November 2009

November 2009

Artforum

November 1, 2009

November 2009

www.artforum.com

This month in Artforum: “Taste Tests: The Art of Urs Fischer.” Whether making work with moldy bread, melting wax, or Froot Loops screenprinted on massive mirrored boxes, Fischer probes the inner workings of embodied experience and cultural production—reframing both process art and kitsch in turn. On the occasion of the artist’s first major solo exhibition in the US, currently on view at the New Museum in New York, Artforum‘s Michelle Kuo explores his feverish range of materials and means.

“In Fischer’s universe, the gustatory, the optical, the base, and the ideal are impiously interchangeable.” —Michelle Kuo

Plus: In the wake of her survey this summer at Kunsthaus Zürich, Katharina Fritsch presents a curatorial project for the magazine, “Double Life,” which features such juxtapositions as Veit Stoss’s sixteenth-century limewood Annunciation in Nuremburg (beneath which Fritsch’s grandfather was baptized) and an exotic flower that blooms for just a few hours one night each year. Artforum senior editor Scott Rothkopf introduces the project and sets it against the larger backdrop of the artist’s practice as it was portrayed in Zurich.

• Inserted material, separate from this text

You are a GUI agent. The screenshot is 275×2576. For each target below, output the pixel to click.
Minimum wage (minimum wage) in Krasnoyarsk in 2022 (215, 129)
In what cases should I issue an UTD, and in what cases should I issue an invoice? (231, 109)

“The sacred and the profane merge with each other in the crystalline fog of Fritsch’s oeuvre, so that in a retrospective context we are left to ponder precisely which is which.” —Scott Rothkopf

Also: If the legacy of modernism has emerged in recent years as the central preoccupation of contemporary art and architecture, interest in the Bauhaus and its key proponents has only intensified—with an impressive array of Bauhaus retrospectives taking place across Europe and the US this year to mark the ninetieth anniversary of the school’s founding. On the occasion of “Bauhaus 1919–1933: Workshops for Modernity,” opening this month at the Museum of Modern Art in New York, architectural historian K. Michael Hays reflects on the unprecedented influence this storied design school has had on virtually every aspect of visual culture.

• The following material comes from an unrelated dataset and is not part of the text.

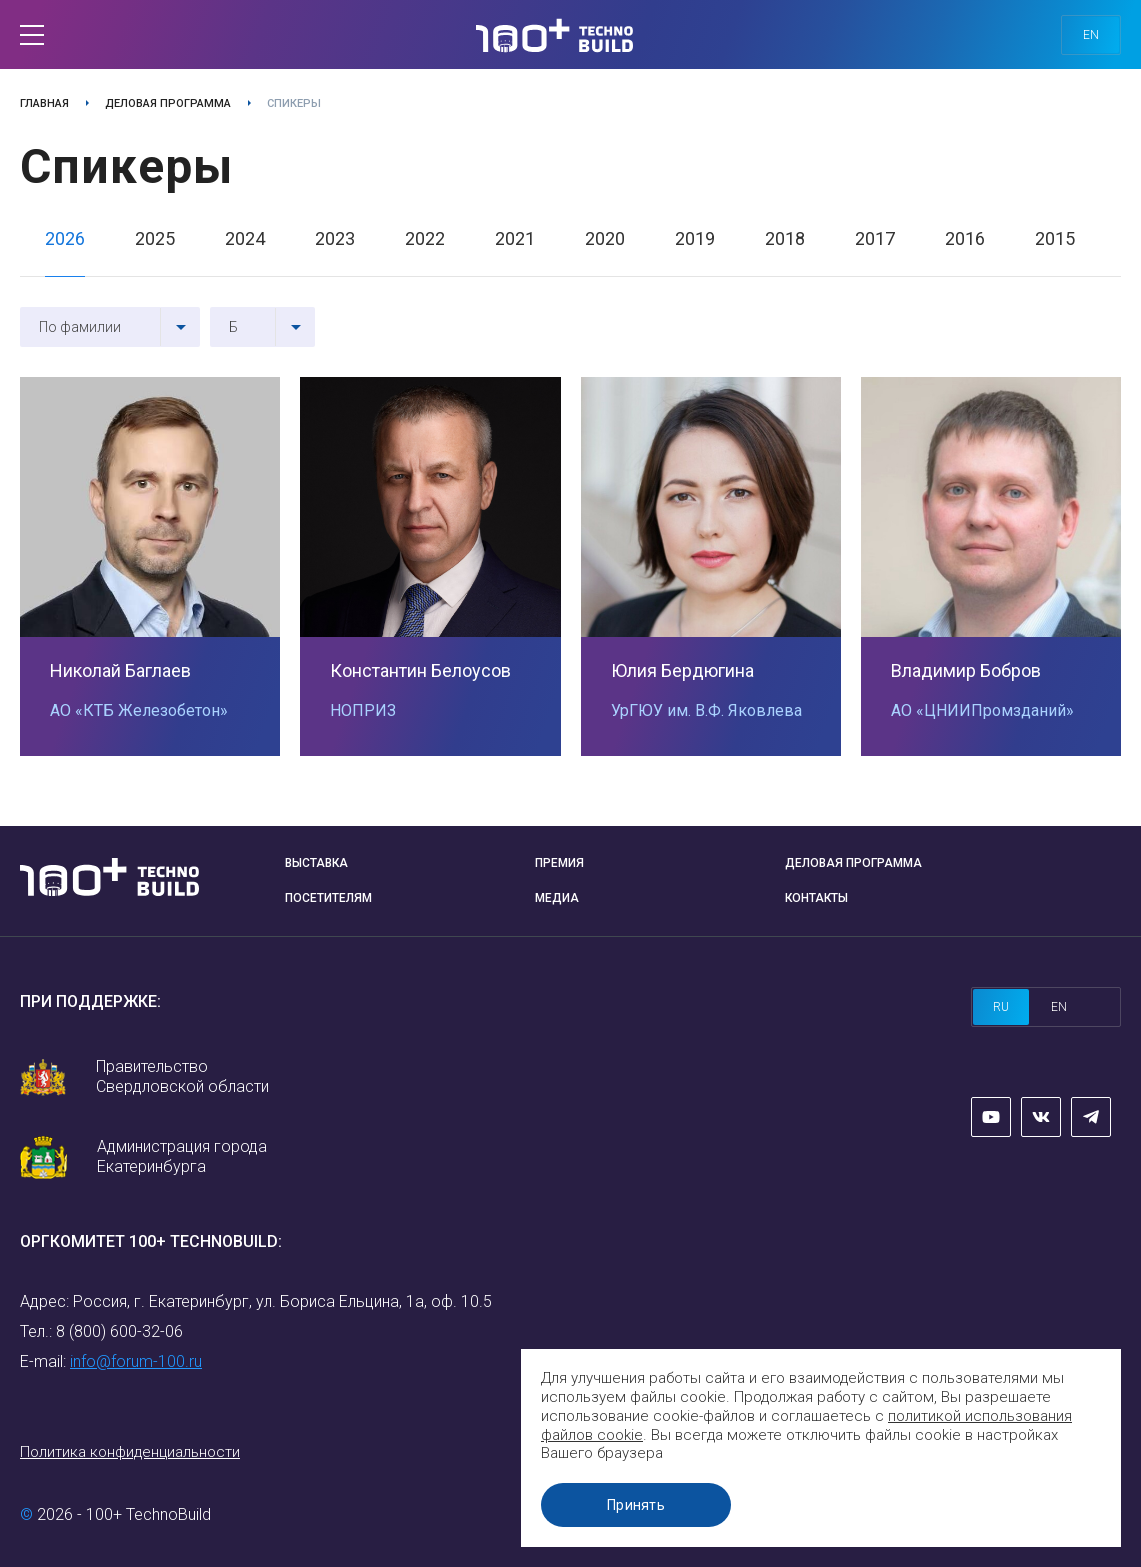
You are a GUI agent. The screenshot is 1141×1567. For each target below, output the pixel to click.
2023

“A self-declared ‘summary of all that is contemporary,’ the Bauhaus represents the original institutionalization of an avant-garde art practice that is wholly integrated with the design, manufacture, distribution, and marketing of the environments and equipment of daily life—which would not be a bad characterization of our own present design ideal.” —K. Michael Hays

And: Last month Artforum published two extended selections from Commonwealth (Harvard University Press, 2009), the new, final volume of Michael Hardt and Antonio Negri’s Empire trilogy. In this issue, political theorist David Harvey offers a close reading and critique of Hardt and Negri’s argument—and the authors respond.

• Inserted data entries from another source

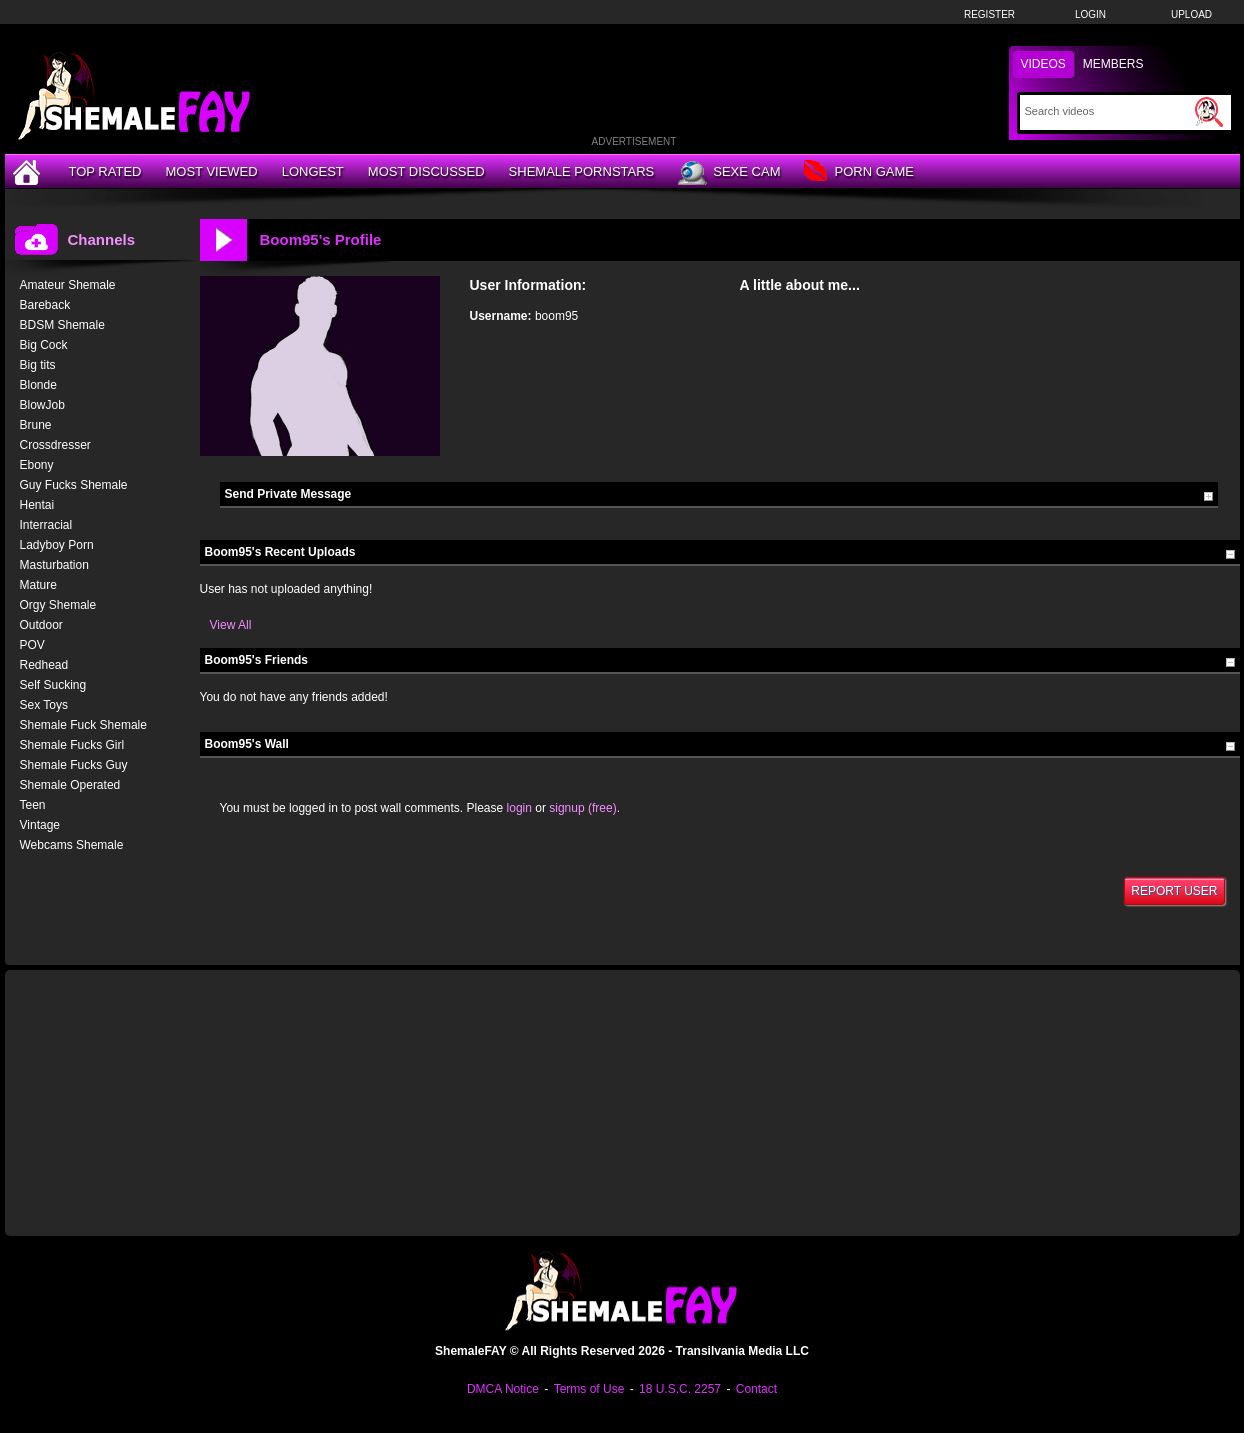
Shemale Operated (70, 785)
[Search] (1107, 111)
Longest (313, 171)
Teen (33, 805)
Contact (756, 1389)
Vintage (40, 825)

“Are all those screaming right-wingers interrupting the health-care reformers in the United States an instance of singularities in motion as a jacquerie? They are certainly erupting in a seemingly infinite rage against the capitalist state’s attempt to impose a new form of biopower on their world.” —David Harvey

“One central difference here between our view and Harvey’s is that we do not consider capital to be the exclusive axis of domination, and, hence, overthrowing capitalist rule is not, in our view, the only mode of revolutionary activity.” —Michael Hardt and Antonio Negri

Plus: Jessica Morgan outlines the work of Lebanese actor, playwright, and video artist Rabih Mroué, who discusses his “Letter to New York,” the artist’s US debut at P.S. 122 as part of Performa 09; Adriano Pedrosa presents Gabriel Sierra’s play on do-it-yourself object-structures; Tom McDonough reflects on Philippe Parreno’s nonretrospective “journey through time” at the Centre Pompidou; Matthew Jesse Jackson asks what it means to judge “The Quick and the Dead,” the Walker Art Center’s survey of Conceptual art present and past; Sanford Kwinter interprets the algorithms of Matthew Ritchie’s The Morning Line; Daniel Birnbaum responds to Andy Warhol, Arthur C. Danto’s study of the Pop icon; Amy Taubin unwraps Richard Kelly’s film The Box; the principals of Basel-based, artist-run gallery New Jerseyy count off their Top Ten; and Thomas Crow remembers art historian, writer, and Art & Language member Charles Harrison.